Abstract

Patients with chronic thromboembolic pulmonary hypertension (CTEPH) should be considered for a multimodal treatment approach: pulmonary endarterectomy (PEA), balloon pulmonary angioplasty (BPA) and medical therapy. We assessed long-term outcome for the UK national cohort between 2015-2022 when all 3 treatment options were available.

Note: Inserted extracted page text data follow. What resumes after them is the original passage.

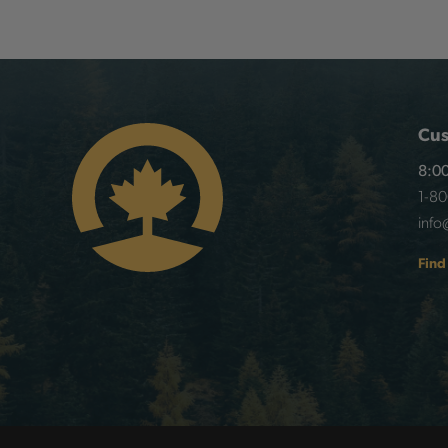
Cus
8:00
1-8
info
Find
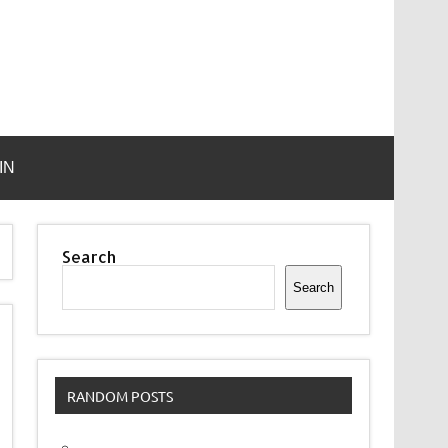
IN
Search
Search
RANDOM POSTS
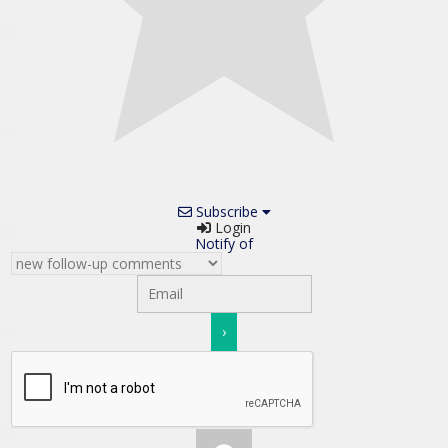
Subscribe
Login
Notify of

1147 patients underwent either PEA (national, n=922), BPA (national, n=151) or were treated with medical therapy only (single centre, n=74). Treatment modality was decided in a national CTEPH multidisciplinary team meeting (MDT) according to anatomical distribution of chronic clots and individual risks and benefits. Long-term survival after intervention or start of therapy was assessed by Kaplan-Meier and log-rank analysis.

Median age was significantly higher in the medical and BPA group compared to PEA (73 vs. 66 vs. 60 years, p <0.001). Median mean pulmonary artery pressure at baseline was 45 vs 41 vs 46 mmHg (p<0.001). 3-year survival probability for medical, BPA and PEA was 59, 96 and 90% respectively (log-rank, p<0.0001). For PEA, conditional survival from first follow-up showed no significant difference to BPA (95 vs 96%, p=0.98).

We observed excellent long-term survival for CTEPH patients undergoing PEA or BPA. However, the three treatment modalities are not interchangeable and decision making for each patient is dependent on an experienced MDT.